◆ **PROBLEM REQUIREMENTS**
In the material below, find the line with "labor force status." and the line with "Does Xanax Make". Output exactly those two lines and all lines between them, leaving out pictures.

◆ **INPUT**
• • •

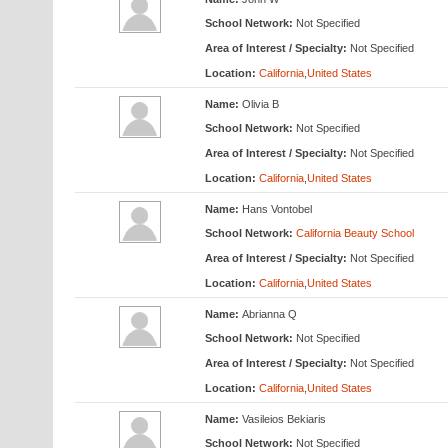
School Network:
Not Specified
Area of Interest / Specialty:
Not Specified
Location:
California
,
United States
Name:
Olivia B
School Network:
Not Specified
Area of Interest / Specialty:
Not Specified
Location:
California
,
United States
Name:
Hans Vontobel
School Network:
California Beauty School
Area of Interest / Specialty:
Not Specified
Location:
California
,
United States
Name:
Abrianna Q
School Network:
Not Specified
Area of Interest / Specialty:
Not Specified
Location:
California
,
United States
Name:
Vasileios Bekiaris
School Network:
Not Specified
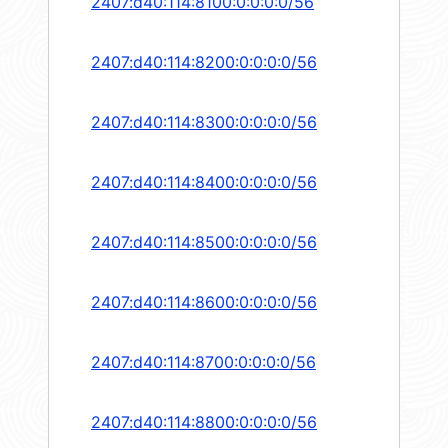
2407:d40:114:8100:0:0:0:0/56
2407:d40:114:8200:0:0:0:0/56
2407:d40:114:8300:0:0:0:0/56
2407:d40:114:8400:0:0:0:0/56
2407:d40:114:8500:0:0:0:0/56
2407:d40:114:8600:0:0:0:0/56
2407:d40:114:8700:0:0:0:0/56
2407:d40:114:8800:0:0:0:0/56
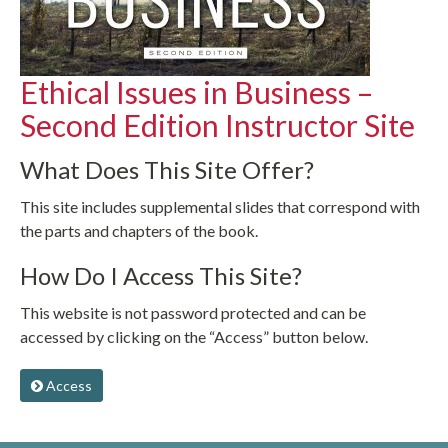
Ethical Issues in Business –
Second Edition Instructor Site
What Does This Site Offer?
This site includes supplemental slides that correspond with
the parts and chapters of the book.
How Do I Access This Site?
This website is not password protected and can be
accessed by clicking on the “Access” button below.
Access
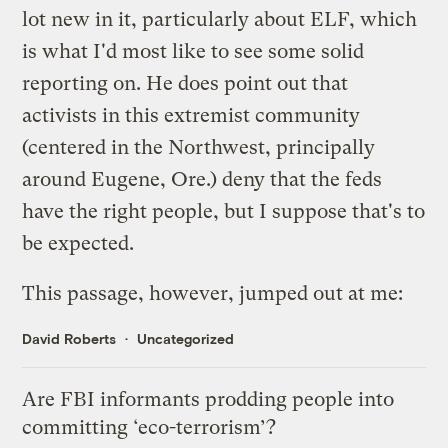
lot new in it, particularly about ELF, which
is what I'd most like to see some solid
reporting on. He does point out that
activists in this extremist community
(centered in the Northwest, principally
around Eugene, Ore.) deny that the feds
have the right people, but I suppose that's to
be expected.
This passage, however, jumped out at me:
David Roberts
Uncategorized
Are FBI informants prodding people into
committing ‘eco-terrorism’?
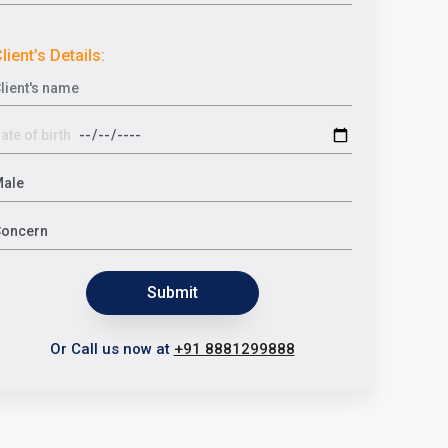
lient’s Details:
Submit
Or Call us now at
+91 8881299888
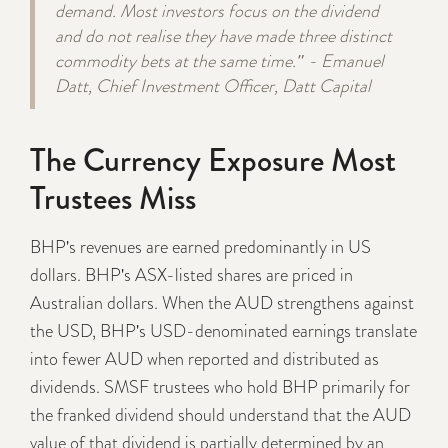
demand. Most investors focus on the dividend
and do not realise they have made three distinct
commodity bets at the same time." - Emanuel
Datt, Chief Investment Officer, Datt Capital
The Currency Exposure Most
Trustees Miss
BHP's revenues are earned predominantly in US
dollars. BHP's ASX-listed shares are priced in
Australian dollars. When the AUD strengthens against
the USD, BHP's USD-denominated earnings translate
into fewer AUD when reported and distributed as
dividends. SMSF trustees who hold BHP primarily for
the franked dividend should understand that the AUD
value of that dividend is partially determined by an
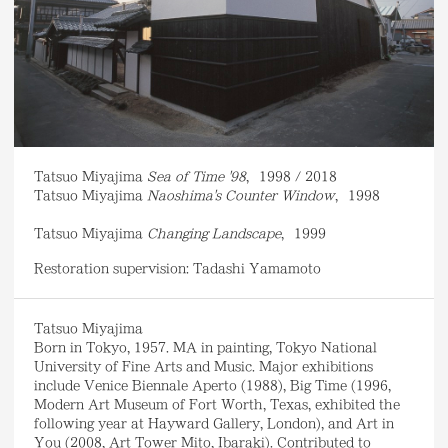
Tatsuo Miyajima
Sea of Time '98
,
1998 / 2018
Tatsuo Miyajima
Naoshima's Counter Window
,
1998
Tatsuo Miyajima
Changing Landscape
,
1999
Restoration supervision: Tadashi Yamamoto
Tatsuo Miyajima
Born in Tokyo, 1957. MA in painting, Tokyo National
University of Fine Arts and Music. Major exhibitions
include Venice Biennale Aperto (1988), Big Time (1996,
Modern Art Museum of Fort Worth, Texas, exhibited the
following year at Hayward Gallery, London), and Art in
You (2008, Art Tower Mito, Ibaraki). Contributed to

• • •

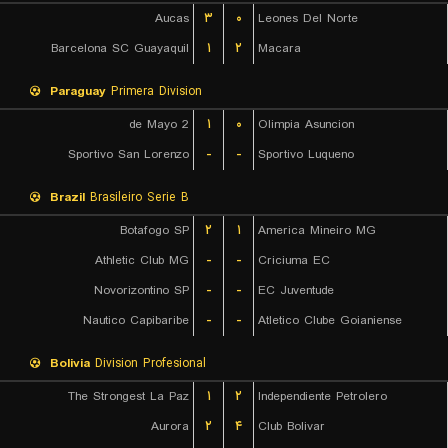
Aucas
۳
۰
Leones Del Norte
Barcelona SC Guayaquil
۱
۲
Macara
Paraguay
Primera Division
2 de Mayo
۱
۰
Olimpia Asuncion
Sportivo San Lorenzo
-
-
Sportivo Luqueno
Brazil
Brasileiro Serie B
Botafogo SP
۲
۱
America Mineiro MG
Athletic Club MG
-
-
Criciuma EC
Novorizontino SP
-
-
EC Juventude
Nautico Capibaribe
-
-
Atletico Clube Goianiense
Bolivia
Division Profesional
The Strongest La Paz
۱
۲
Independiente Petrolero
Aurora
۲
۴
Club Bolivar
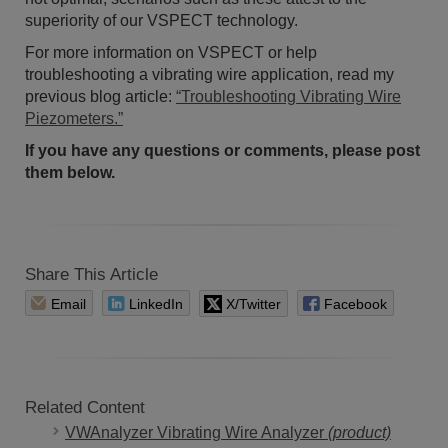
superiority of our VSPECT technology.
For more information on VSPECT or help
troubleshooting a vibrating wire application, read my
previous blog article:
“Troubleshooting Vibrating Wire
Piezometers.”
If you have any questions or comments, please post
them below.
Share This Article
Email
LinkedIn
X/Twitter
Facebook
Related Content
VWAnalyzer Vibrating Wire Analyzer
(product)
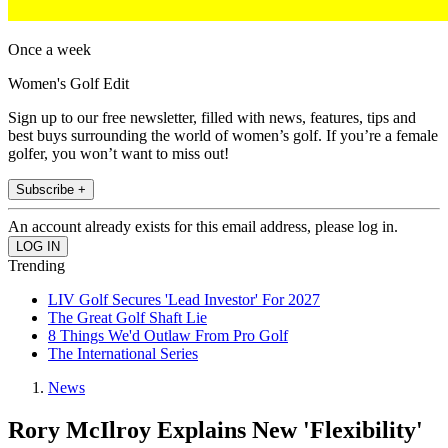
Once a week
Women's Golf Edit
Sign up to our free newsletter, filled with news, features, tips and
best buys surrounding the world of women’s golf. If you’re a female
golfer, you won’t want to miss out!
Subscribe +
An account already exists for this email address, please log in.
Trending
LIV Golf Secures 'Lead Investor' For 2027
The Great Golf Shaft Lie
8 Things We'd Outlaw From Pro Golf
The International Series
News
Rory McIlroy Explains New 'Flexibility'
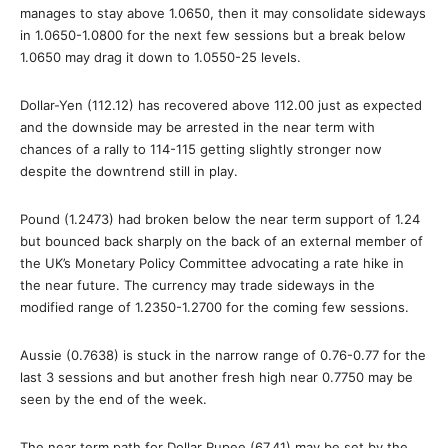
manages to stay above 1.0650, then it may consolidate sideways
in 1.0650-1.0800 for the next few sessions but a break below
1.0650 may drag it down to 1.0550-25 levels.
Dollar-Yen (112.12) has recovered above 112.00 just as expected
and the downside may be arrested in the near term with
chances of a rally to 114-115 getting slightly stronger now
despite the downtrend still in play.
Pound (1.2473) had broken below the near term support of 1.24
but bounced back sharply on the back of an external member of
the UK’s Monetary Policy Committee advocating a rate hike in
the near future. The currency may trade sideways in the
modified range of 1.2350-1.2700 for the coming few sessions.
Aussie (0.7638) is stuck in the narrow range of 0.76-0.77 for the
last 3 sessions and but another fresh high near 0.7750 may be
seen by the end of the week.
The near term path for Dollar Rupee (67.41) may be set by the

• • •

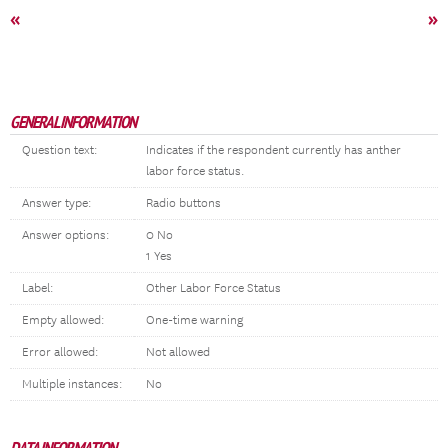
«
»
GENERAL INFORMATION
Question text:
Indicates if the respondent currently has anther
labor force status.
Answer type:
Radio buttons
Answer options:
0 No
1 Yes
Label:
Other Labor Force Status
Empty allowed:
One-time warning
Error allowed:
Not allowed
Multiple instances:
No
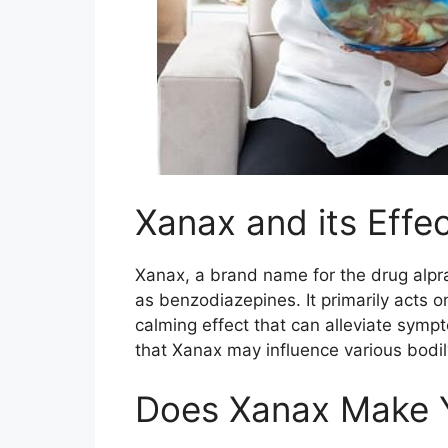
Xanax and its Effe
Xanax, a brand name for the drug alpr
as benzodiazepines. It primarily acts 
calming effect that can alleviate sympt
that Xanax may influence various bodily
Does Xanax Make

• • •

◆ **FINISHED TASK**
labor force status.
Answer type:
Radio buttons
Answer options:
0 No
1 Yes
Label:
Other Labor Force Status
Empty allowed:
One-time warning
Error allowed:
Not allowed
Multiple instances:
No
Xanax and its Effe
Xanax, a brand name for the drug alpr
as benzodiazepines. It primarily acts 
calming effect that can alleviate sympt
that Xanax may influence various bodily
Does Xanax Make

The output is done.